In one of his studies, Marlatt got together a group of smokers who were trying to quit. They were told to abstain from smoking for 24 hours before the study, so when they came to the laboratory desperate for a cigarette. After sitting them on a table, he told them to take away all distractions (like cellphones) and provided each one with a lighter and pack of cigarettes. He told them to open the packs, but as they finished taking out the cellophane he told them to stop and wait for a few minutes. Then take out a cigarette, and stop again for a few minutes. Look at the cigarette, wait for a few minutes, smell the cigarette, stop again for a few minutes, and so on. This process went on for more than an hour and during this period the participants were not allowed to do anything apart from looking at their cigarettes and writing down on a piece of paper the emotions they were experiencing during the process, and using breath as a source of stability. In this way, the study went on without anyone being allowed to smoke, and by the end, most of the participants related that at that point the urge to smoke had passed.

This intervention was designed to teach them what to do when the urge to smoke would come back, observing the sensations and emotions that would come without giving way to it, waiting until it just would go away. They were told to imagine these cravings as a wave that they were on, that was going to pass if they just kept breathing and observing their thoughts.

After learning this technique most of the participants were able to dramatically reduce their smoking, something that didn’t happen with another group that took part in the study, where the participants were told to just try to distract themselves. Similar experiences were made with people addicted to food and to drugs, with similar results.

Apart from addiction, the same technique can be used to control different types of impulses and emotions, including anxiety. If we just breathe and observe it, it tends to just go away after some time. We all are told to breathe and count until ten to cool off when we are angry, and that’s one rudimentary example of the application of this principle.

The techniques developed by Marlatt appear to be quite similar to the process used by Vaishnavas as well as other transcendentalists over millennia to control their senses, a process based on understanding that we are different from our minds and thus just observing the workings of the mind without being disturbed, just like one would observe the activities of a child without identifying with the mood swings experienced by it.

Another area where both processes show similarities is relapse management or, in other words, what to do when one has a slip and falls back into the addiction. Marlatt’s techniques are based on stressing that relapses should be considered as unfortunate but isolated incidents, rather than an indication that a person is incapable of recovering.

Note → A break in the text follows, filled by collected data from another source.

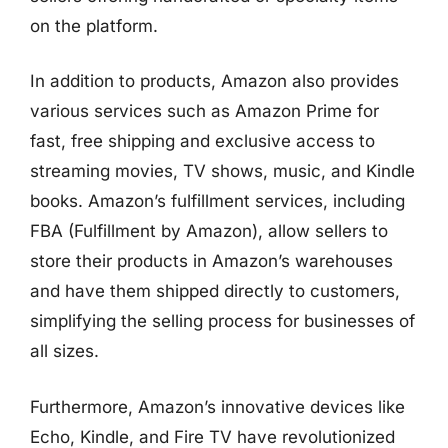
on the platform.
In addition to products, Amazon also provides
various services such as Amazon Prime for
fast, free shipping and exclusive access to
streaming movies, TV shows, music, and Kindle
books. Amazon’s fulfillment services, including
FBA (Fulfillment by Amazon), allow sellers to
store their products in Amazon’s warehouses
and have them shipped directly to customers,
simplifying the selling process for businesses of
all sizes.
Furthermore, Amazon’s innovative devices like
Echo, Kindle, and Fire TV have revolutionized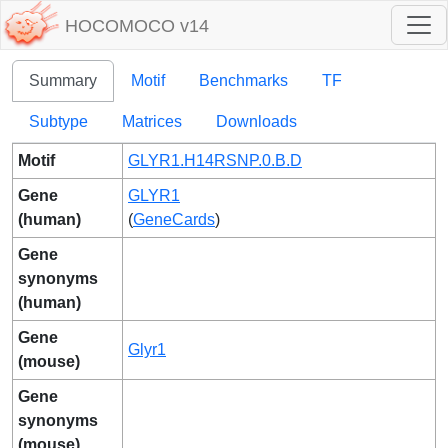
HOCOMOCO v14
Summary
Motif
Benchmarks
TF
Subtype
Matrices
Downloads
Motif
GLYR1.H14RSNP.0.B.D
Gene
GLYR1
(human)
(
GeneCards
)
Gene
synonyms
(human)
Gene
Glyr1
(mouse)
Gene
synonyms
(mouse)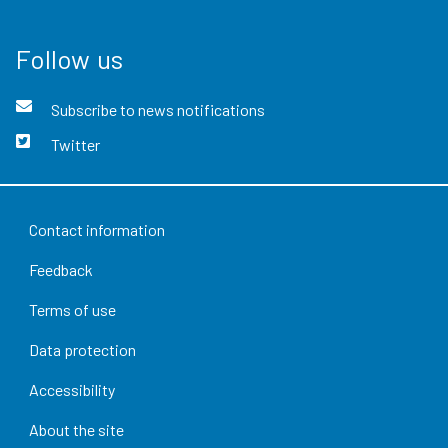
Follow us
Subscribe to news notifications
Twitter
Contact information
Feedback
Terms of use
Data protection
Accessibility
About the site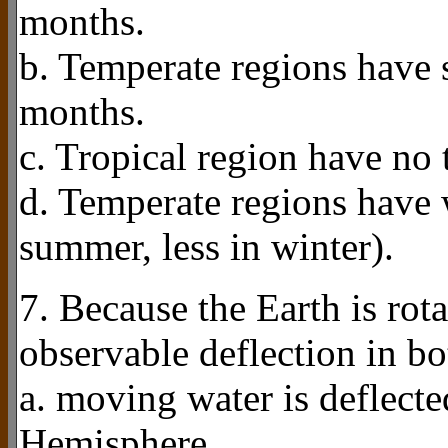
months.
b. Temperate regions have 
months.
c. Tropical region have no
d. Temperate regions have
summer, less in winter).
7. Because the Earth is rota
observable deflection in b
a. moving water is deflecte
Hemisphere.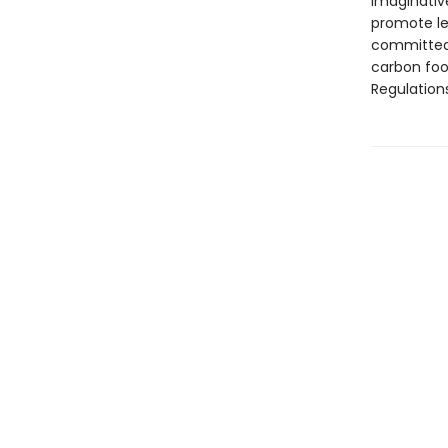
imaginative
promote le
committed 
carbon foo
Regulation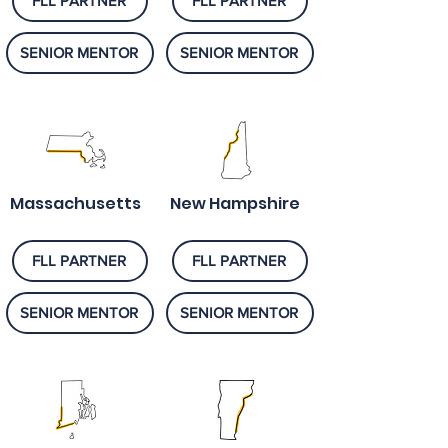
FLL PARTNER
FLL PARTNER
SENIOR MENTOR
SENIOR MENTOR
Massachusetts
New Hampshire
FLL PARTNER
FLL PARTNER
SENIOR MENTOR
SENIOR MENTOR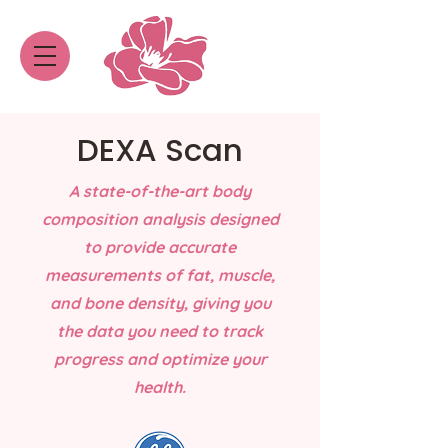
DEXA Scan
A state-of-the-art body
composition analysis designed
to provide accurate
measurements of fat, muscle,
and bone density, giving you
the data you need to track
progress and optimize your
health.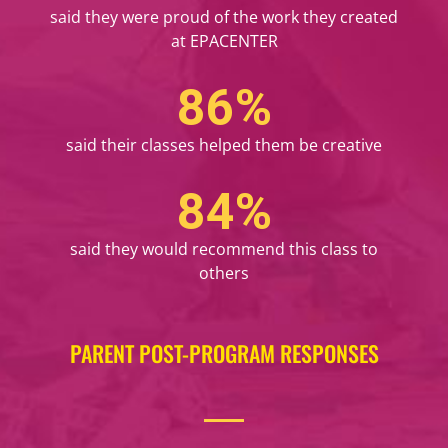
said they were proud of the work they created
at EPACENTER
98
%
said their classes helped them be creative
96
%
said they would recommend this class to
others
PARENT POST-PROGRAM RESPONSES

His studies showed that when people were instructed to see the problem in this light they were able to continue using the techniques they were taught to continue fighting the addiction instead of giving up. The relapses would not affect their self-esteem and their ability to keep fighting their addiction.

This is also something that has similarities with the spiritual process we are trying to follow. Falldowns in the practice of spiritual principles are not permanent handicaps but rather slips from which one can recover just by sincerely reembracing the spiritual process. Prabhupada mentions that the atonement for someone who breaks the principles or does something immoral is to just go back to a proper situation and continue to practice the spiritual process with renewed effort. Devotees who are shamed and convinced that they are incapable, on the other hand, tend to just give up the process and thus fall permanently.

Apart from the similarities, the process of devotional service also adds an extra dimension to it, by providing us with a higher taste. Not only do we learn to better control our minds, but we can practically see the advantages it gives us in our spiritual practice. As our spiritual practice improves, we experience spiritual bliss, and as a consequence we feel progressively less inclined to give way to the desires of the mind, understanding that they can sabotage the very foundation of our happiness.